Preliminary Evidence for a Relationship between Elevated Plasma TNFα and Smaller Subcortical White Matter Volume in HCV Infection Irrespective of HIV or AUD Comorbidity

Abstract

Classical inflammation in response to bacterial, parasitic, or viral infections such as HIV includes local recruitment of neutrophils and macrophages and the production of proinflammatory cytokines and chemokines. Proposed biomarkers of organ integrity in Alcohol Use Disorders (AUD) include elevations in peripheral plasma levels of proinflammatory proteins. In testing this proposal, previous work included a group of human immunodeficiency virus (HIV)-infected individuals as positive controls and identified elevations in the soluble proteins TNFα and IP10; these cytokines were only elevated in AUD individuals seropositive for hepatitis C infection (HCV). The current observational, cross-sectional study evaluated whether higher levels of these proinflammatory cytokines would be associated with compromised brain integrity.
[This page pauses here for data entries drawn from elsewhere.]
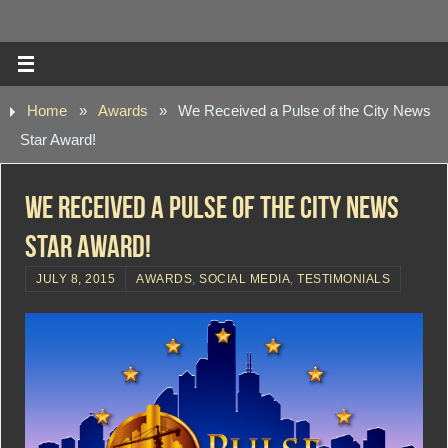
Home
»
Awards
»
We Received a Pulse of the City News
Star Award!
We Received a Pulse of the City News
Star Award!
JULY 8, 2015
AWARDS
,
SOCIAL MEDIA
,
TESTIMONIALS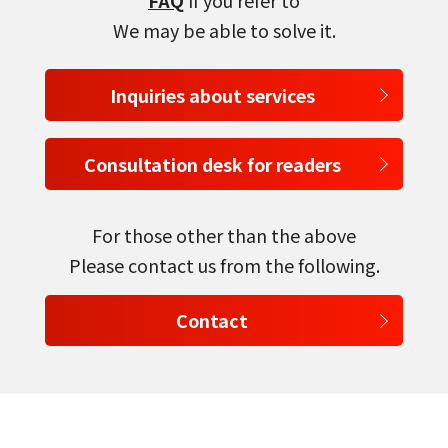
FAQ
If you refer to
We may be able to solve it.
Inquiries about services
Consultation desk for readers
For those other than the above
Please contact us from the following.
Contact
Soluble protein levels were quantified in 86 healthy controls, 132 individuals with AUD, 54 individuals seropositive for HIV, and 49 individuals with AUD and HIV. Among the patient groups, HCV was present in 24 of the individuals with AUD, 13 individuals with HIV, and 20 of the individuals in the comorbid AUD and HIV group. Soluble protein levels were correlated to regional brain volumes as quantified with structural magnetic resonance imaging (MRI). In addition to higher levels of TNFα and IP10 in the 2 HIV groups and the HCV-seropositive AUD group, this study identified lower levels of IL1β in the 3 patient groups relative to the control group. Only TNFα, however, showed a relationship with brain integrity: in HCV or HIV infection, higher peripheral levels of TNFα correlated with smaller subcortical white matter volume. These preliminary results highlight the privileged status of TNFα on brain integrity in the context of infection.

Keywords: IL1β; IP10; TNFα; alcoholism; brain; chemokines; comorbidity; complete blood count; cytokines; infection; liver; magnetic resonance imaging; metabolic panel; neuroimmune; neuroinflammation; soluble proteins; structural MRI.

Figure 1

Levels of soluble proteins by initial diagnoses. Relative to the control group, IL1β levels were low in the AUD (p = 0.02), HIV (p = 0.0004), and AUD+HIV (p = 0.0001) groups. Relative to the control group, IP10 and TNFα levels were high in the HIV and AUD+HIV groups (both p < 0.0001). IL1β: Interleukin (IL)1β; IP10: Interferon γ-induced Protein 10 (IP10); TNFα: Tumor Necrosis Factor α; black circles: healthy controls; open squares: Alcohol Use Disorder (AUD); open triangles: Human Immunodeficiency Virus (HIV); open diamonds: AUD+HIV.

Figure 2

Levels of soluble proteins by hepatitis C virus (HCV) serostatus among patient groups. IL1β: relative to controls, lower in AUD (p = 0.008), HIV (p = 0.001), HIV+HCV (p = 0.007), AUD+HIV (p = 0.001), AUD+HIV+HCV (p = 0.002). IP10: relative to controls, higher in AUD+HCV (p < 0.0001), HIV (p = 0.02), HIV+HCV (p < 0.0001), AUD+HIV (p = 0.5), AUD+HIV+HCV (p < 0.0001). Higher in AUD+HCV vs. AUD (p < 0.0001), HIV+HCV vs. HIV (p = 0.009), AUD+HIV+HCV vs. AUD+HIV (p = 0.0008). black circles: healthy controls; open squares: AUD; filled squares: AUD+HCV; open triangles: HIV; filled triangles: HIV+HCV; open diamonds: AUD+HIV; filled diamonds: AUD+HIV+HCV.

Figure 3

TNFα correlations with subcortical white matter volume. (a) In HCV seropositive AUD individuals and the 2 HIV groups (black circles, n = 127). (b) In the subset of HCV seropositive individuals collapsed across the 3 patient groups (black circles, n = 57). Inset: subcortical white matter volume.

Figure 4

Path analysis describing relationships between relevant variables, soluble protein levels, and subcortical white matter volume (WM). Path analysis includes 3 factors (reduced from 15 variables entered into principal component analysis (PCA)), 3 soluble proteins, and subcortical white matter in the HCV and HIV groups (n = 127). Factor 1 (6 variables) includes HCV viral load, fibrosis score (FIB4), aspartate aminotransferase/platelet count ratio (APRI), aspartate aminotransferase (AST), alanine aminotransferase (ALT), and γ-glutamyl transferase (GGT). Factor 2 (5 variables) includes injection drug use (IDU), VACS index, creatinine, estimated glomerular filtration rate (eGFR), and prealbumin. Factor 3 (3 variables) includes HIV viral load, total HIV conditions, and the albumin-to-globulin ratio (AGR).